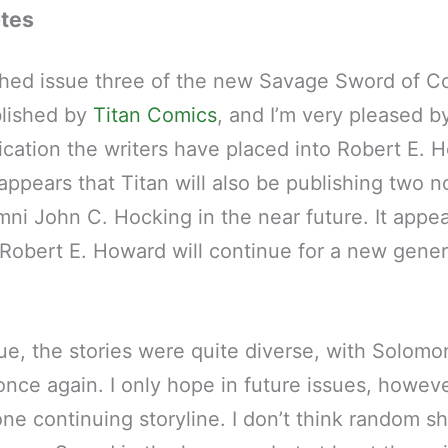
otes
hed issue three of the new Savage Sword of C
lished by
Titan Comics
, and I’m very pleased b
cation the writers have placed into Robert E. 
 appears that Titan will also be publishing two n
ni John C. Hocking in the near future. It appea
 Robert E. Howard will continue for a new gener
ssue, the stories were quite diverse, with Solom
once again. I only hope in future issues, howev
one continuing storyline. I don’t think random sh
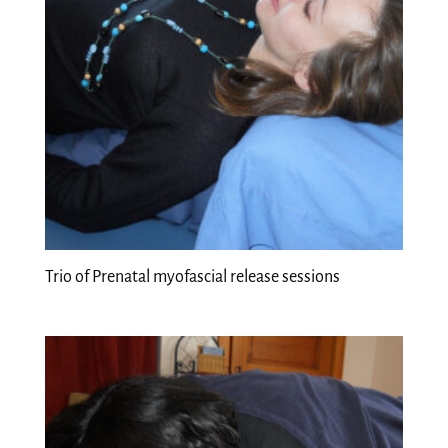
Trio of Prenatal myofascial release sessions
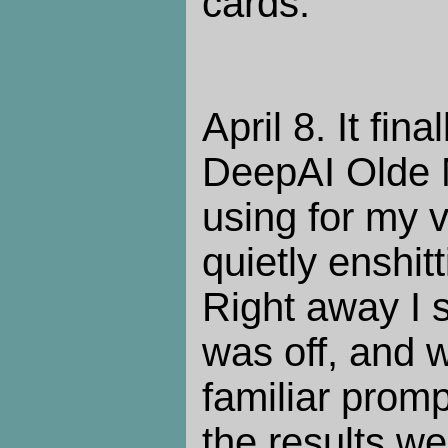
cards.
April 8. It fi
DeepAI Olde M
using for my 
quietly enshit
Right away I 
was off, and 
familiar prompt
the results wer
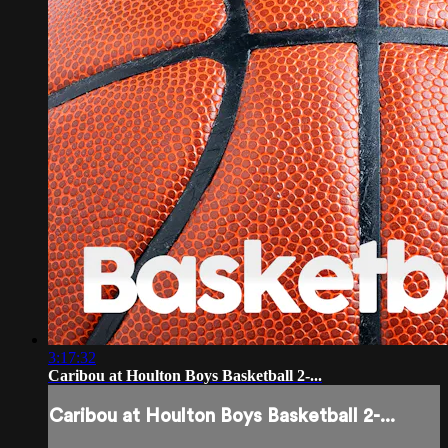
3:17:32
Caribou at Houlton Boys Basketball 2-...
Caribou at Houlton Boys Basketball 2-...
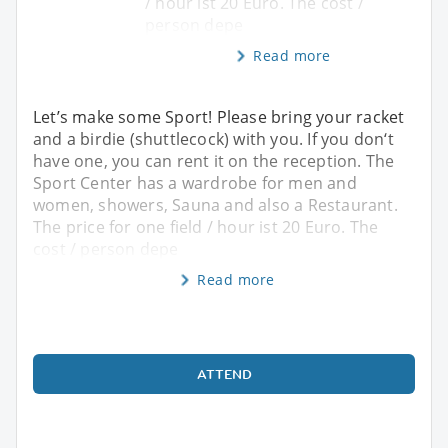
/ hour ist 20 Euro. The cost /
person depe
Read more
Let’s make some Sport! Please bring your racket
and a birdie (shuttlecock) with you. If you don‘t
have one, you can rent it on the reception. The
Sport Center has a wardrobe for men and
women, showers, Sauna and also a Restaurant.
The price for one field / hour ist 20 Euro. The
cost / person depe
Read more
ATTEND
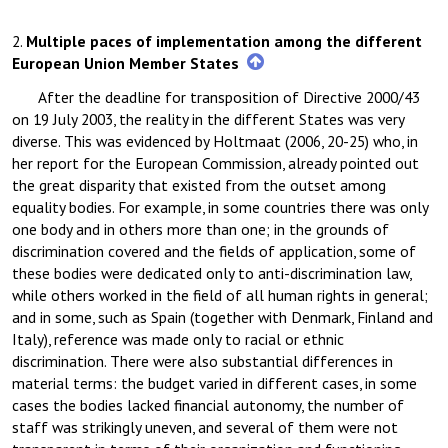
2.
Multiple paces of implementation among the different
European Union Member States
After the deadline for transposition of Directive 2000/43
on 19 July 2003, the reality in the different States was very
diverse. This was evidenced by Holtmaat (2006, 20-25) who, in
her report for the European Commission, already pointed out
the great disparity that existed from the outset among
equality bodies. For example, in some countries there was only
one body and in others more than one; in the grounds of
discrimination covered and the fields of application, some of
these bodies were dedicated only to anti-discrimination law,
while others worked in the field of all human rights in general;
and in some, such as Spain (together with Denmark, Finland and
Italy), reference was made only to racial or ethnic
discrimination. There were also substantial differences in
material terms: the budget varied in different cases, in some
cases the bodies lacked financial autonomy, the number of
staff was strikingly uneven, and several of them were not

--*--

▶ [Work task]: Your answer must be the records exactly as they stand, with no pictures in it.

▶ [Response]:
otes
hed issue three of the new Savage Sword of C
lished by
Titan Comics
, and I’m very pleased b
cation the writers have placed into Robert E. 
 appears that Titan will also be publishing two n
ni John C. Hocking in the near future. It appea
 Robert E. Howard will continue for a new gener
ssue, the stories were quite diverse, with Solom
once again. I only hope in future issues, howev
one continuing storyline. I don’t think random sh
Trio of Prenatal myofascial release sessions
cards.
April 8. It fi
DeepAI Olde M
using for my 
quietly enshit
Right away I 
was off, and 
familiar prompt
the results wer
3:17:32
Caribou at Houlton Boys Basketball 2-...
Caribou at Houlton Boys Basketball 2-...
/ hour ist 20 Euro. The cost /
person depe
Read more
Let’s make some Sport! Please bring your racket
and a birdie (shuttlecock) with you. If you don‘t
have one, you can rent it on the reception. The
Sport Center has a wardrobe for men and
women, showers, Sauna and also a Restaurant.
The price for one field / hour ist 20 Euro. The
cost / person depe
Read more
ATTEND
2.
Multiple paces of implementation among the different
European Union Member States
After the deadline for transposition of Directive 2000/43
on 19 July 2003, the reality in the different States was very
diverse. This was evidenced by Holtmaat (2006, 20-25) who, in
her report for the European Commission, already pointed out
the great disparity that existed from the outset among
equality bodies. For example, in some countries there was only
one body and in others more than one; in the grounds of
discrimination covered and the fields of application, some of
these bodies were dedicated only to anti-discrimination law,
while others worked in the field of all human rights in general;
and in some, such as Spain (together with Denmark, Finland and
Italy), reference was made only to racial or ethnic
discrimination. There were also substantial differences in
material terms: the budget varied in different cases, in some
cases the bodies lacked financial autonomy, the number of
staff was strikingly uneven, and several of them were not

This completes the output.